═════ DATA RECORDS

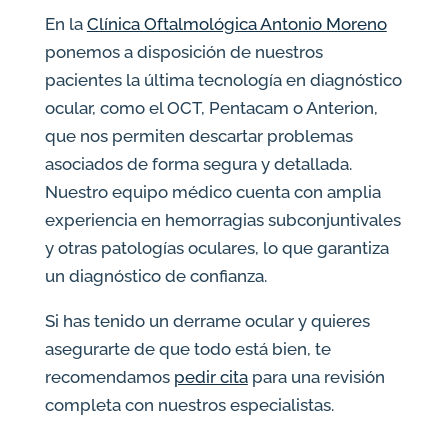
En la
Clínica Oftalmológica Antonio Moreno
ponemos a disposición de nuestros
pacientes la última tecnología en diagnóstico
ocular, como el OCT, Pentacam o Anterion,
que nos permiten descartar problemas
asociados de forma segura y detallada.
Nuestro equipo médico cuenta con amplia
experiencia en hemorragias subconjuntivales
y otras patologías oculares, lo que garantiza
un diagnóstico de confianza.
Si has tenido un derrame ocular y quieres
asegurarte de que todo está bien, te
recomendamos
pedir cita
para una revisión
completa con nuestros especialistas.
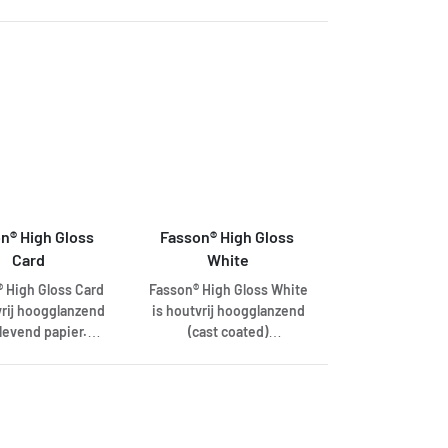
zijn voorzien. Met
efficiënte indeling te
ystemen. Fasson®
Verkrijgbaar in wit en
wordt het heel
maken, waardoor afval
att is uitgevoerd
met een 80 g/m2
pel de meest
tot het minimum beperkt
t het unieke
frontmateriaal. Het
ënte indeling te
wordt.uitgevoerd met
enteerde Crack-
rugmateriaal is voorzien
 waardoor afval
een rugpapier zonder
 Plus systeem.
van verticale breeklijnen,
 minimum beperkt
slitten.
 zijn om de 3,2 cm
waarbij de afstand
wordt.
le slitten in het
tussen de breeklijnen 3,1
ier aangebracht.
cm is. Verder is Fasson
anier garandeert
GlossPrint ook
elfs hele kleine
verkrijgbaar met een
s toch nog van een
rugpapier zonder slitten.
n® High Gloss 
Fasson® High Gloss 
 in de rug zijn
Card
White
n. Met CB+ wordt
l simpel de meest
 High Gloss Card
Fasson® High Gloss White
ënte indeling te
vrij hoogglanzend
is houtvrij hoogglanzend
 waardoor afval
klevend papier.
(cast coated)
 minimum beperkt
gbaar in wit, met
machinegestreken
wordt.
n 225 g/m2
zelfklevend papier.
ulfaatkarton
Verkrijgbaar in wit en
eriaal en een 80
met een 80 g/m2
frontmateriaal.
frontmateriaal. Fasson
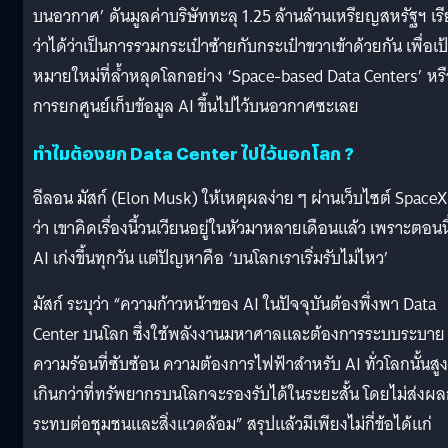
บนอวกาศ’ ดันมูลค่าบริษัททะลุ 1.25 ล้านล้านเหรียญสหรัฐฯ​ เร
ว่าได้ว่าเป็นการรวมกระเป๋าซ้ายกับกระเป๋าขวาเข้าด้วยกัน เพื่อเป
หมายใหม่ที่ล้ำหลุดโลกอย่าง ‘Space-based Data Centers’ หร
การยกศูนย์เก็บข้อมูล AI ขึ้นไปไว้บนอวกาศซะเลย
ทำไมต้องยก Data Center ไปไว้นอกโลก ?
อีลอน มัสก์ (Elon Musk) ให้เหตุผลง่าย ๆ ผ่านเว็บไซต์ SpaceX
ว่า เขาคิดเรื่องนี้วนเวียนอยู่ในหัวมาหลายเดือนแล้ว เพราะตอนนี
AI เก่งขึ้นทุกวัน แต่ปัญหาคือ ‘บนโลกเราเริ่มรับไม่ไหว’
มัสก์ ระบุว่า “ความก้าวหน้าของ AI ในปัจจุบันต้องพึ่งพา Data
Center บนโลก ซึ่งใช้พลังงานมหาศาลและต้องการระบบระบาย
ความร้อนที่ซับซ้อน ความต้องการไฟฟ้าสำหรับ AI ทั่วโลกนั้นสูง
เกินกว่าที่ทรัพยากรบนโลกจะรองรับได้ในระยะสั้น โดยไม่ส่งผ
ระทบต่อชุมชนและสิ่งแวดล้อม” สรุปแล้วมีเพียงไม่กี่ข้อได้แก่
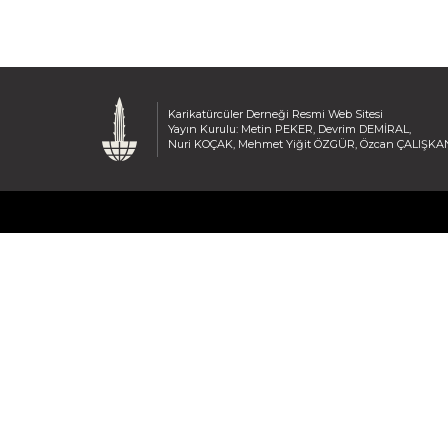
Karikatürcüler Derneği Resmi Web Sitesi
Yayın Kurulu: Metin PEKER, Devrim DEMİRAL,
Nuri KOÇAK, Mehmet Yiğit ÖZGÜR, Özcan ÇALIŞKA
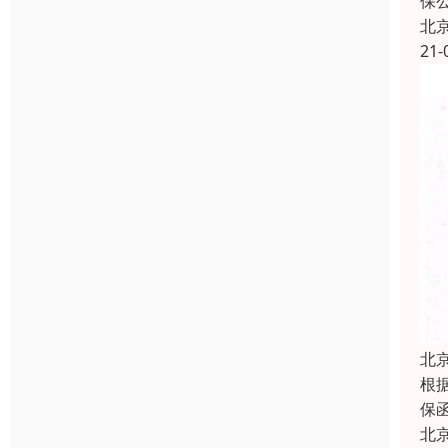
保
北
21-
北
根
保
北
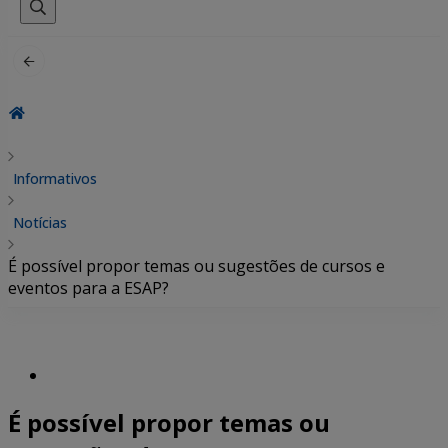
por:
Informativos
Notícias
É possível propor temas ou sugestões de cursos e
eventos para a ESAP?
É possível propor temas ou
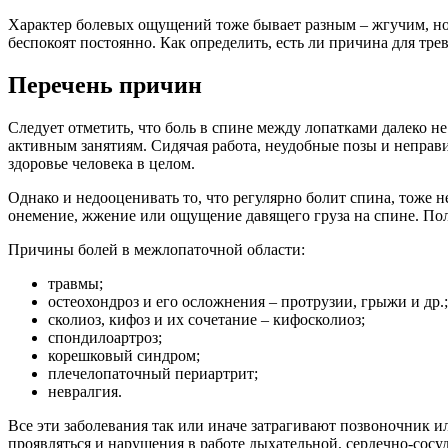
Характер болевых ощущений тоже бывает разным – жгучим, ною
беспокоят постоянно. Как определить, есть ли причина для тре
Перечень причин
Следует отметить, что боль в спине между лопатками далеко н
активным занятиям. Сидячая работа, неудобные позы и неправ
здоровье человека в целом.
Однако и недооценивать то, что регулярно болит спина, тоже н
онемение, жжение или ощущение давящего груза на спине. Пол
Причины болей в межлопаточной области:
травмы;
остеохондроз и его осложнения – протрузии, грыжи и др.;
сколиоз, кифоз и их сочетание – кифосколиоз;
спондилоартроз;
корешковый синдром;
плечелопаточный периартрит;
невралгия.
Все эти заболевания так или иначе затрагивают позвоночник 
проявляться и нарушения в работе дыхательной, сердечно-сос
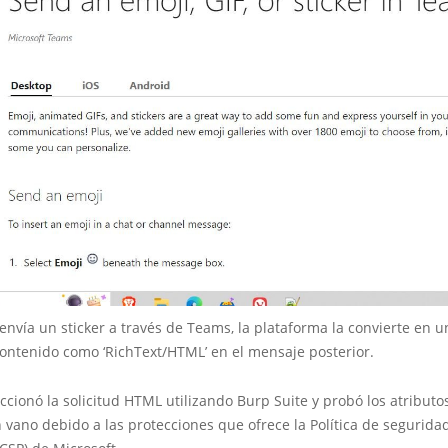
nvía un sticker a través de Teams, la plataforma la convierte en 
contenido como ‘RichText/HTML’ en el mensaje posterior.
ccionó la solicitud HTML utilizando Burp Suite y probó los atributos
 vano debido a las protecciones que ofrece la Política de segurida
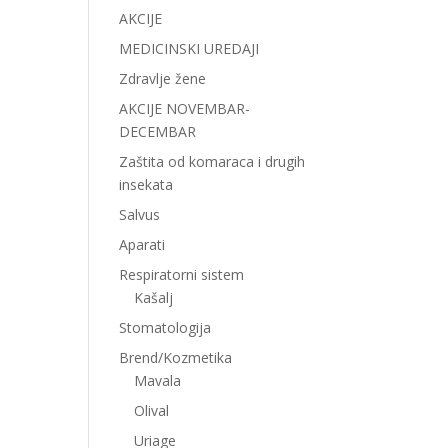
AKCIJE
MEDICINSKI UREDAJI
Zdravlje žene
AKCIJE NOVEMBAR-
DECEMBAR
Zaštita od komaraca i drugih
insekata
Salvus
Aparati
Respiratorni sistem
Kašalj
Stomatologija
Brend/Kozmetika
Mavala
Olival
Uriage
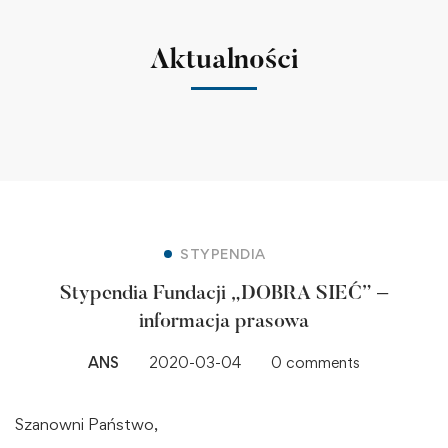
Aktualności
STYPENDIA
Stypendia Fundacji „DOBRA SIEĆ” –
informacja prasowa
ANS
2020-03-04
0 comments
Szanowni Państwo,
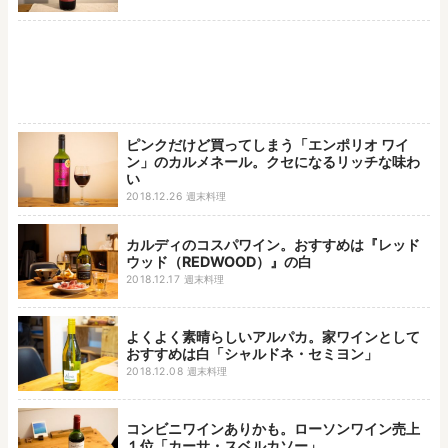
ピンクだけど買ってしまう「エンポリオ ワイ
ン」のカルメネール。クセになるリッチな味わ
い
2018.12.26
週末料理
カルディのコスパワイン。おすすめは『レッド
ウッド（REDWOOD）』の白
2018.12.17
週末料理
よくよく素晴らしいアルパカ。家ワインとして
おすすめは白「シャルドネ・セミヨン」
2018.12.08
週末料理
コンビニワインありかも。ローソンワイン売上
１位「カーサ・スベルカソー」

══════════

ASSIGNMENT:
Leave out every picture, and repeat word for word only the lines from the one holding "eventos para a ESAP?" through the end of the entries above, both ends included.

TASK ANSWER:
eventos para a ESAP?
É possível propor temas ou
Характер болевых ощущений тоже бывает разным – жгучим, ною
беспокоят постоянно. Как определить, есть ли причина для тре
Перечень причин
Следует отметить, что боль в спине между лопатками далеко н
активным занятиям. Сидячая работа, неудобные позы и неправ
здоровье человека в целом.
Однако и недооценивать то, что регулярно болит спина, тоже н
онемение, жжение или ощущение давящего груза на спине. Пол
Причины болей в межлопаточной области:
травмы;
остеохондроз и его осложнения – протрузии, грыжи и др.;
сколиоз, кифоз и их сочетание – кифосколиоз;
спондилоартроз;
корешковый синдром;
плечелопаточный периартрит;
невралгия.
Все эти заболевания так или иначе затрагивают позвоночник 
проявляться и нарушения в работе дыхательной, сердечно-сос
nvía un sticker a través de Teams, la plataforma la convierte en 
contenido como ‘RichText/HTML’ en el mensaje posterior.
ccionó la solicitud HTML utilizando Burp Suite y probó los atributos
 vano debido a las protecciones que ofrece la Política de segurida
AKCIJE
MEDICINSKI UREDAJI
Zdravlje žene
AKCIJE NOVEMBAR-
DECEMBAR
Zaštita od komaraca i drugih
insekata
Salvus
Aparati
Respiratorni sistem
Kašalj
Stomatologija
Brend/Kozmetika
Mavala
Olival
Uriage
Aktualności
STYPENDIA
Stypendia Fundacji „DOBRA SIEĆ” –
informacja prasowa
ANS
2020-03-04
0 comments
Szanowni Państwo,
ピンクだけど買ってしまう「エンポリオ ワイ
ン」のカルメネール。クセになるリッチな味わ
い
2018.12.26
週末料理
カルディのコスパワイン。おすすめは『レッド
ウッド（REDWOOD）』の白
2018.12.17
週末料理
よくよく素晴らしいアルパカ。家ワインとして
おすすめは白「シャルドネ・セミヨン」
2018.12.08
週末料理
コンビニワインありかも。ローソンワイン売上
１位「カーサ・スベルカソー」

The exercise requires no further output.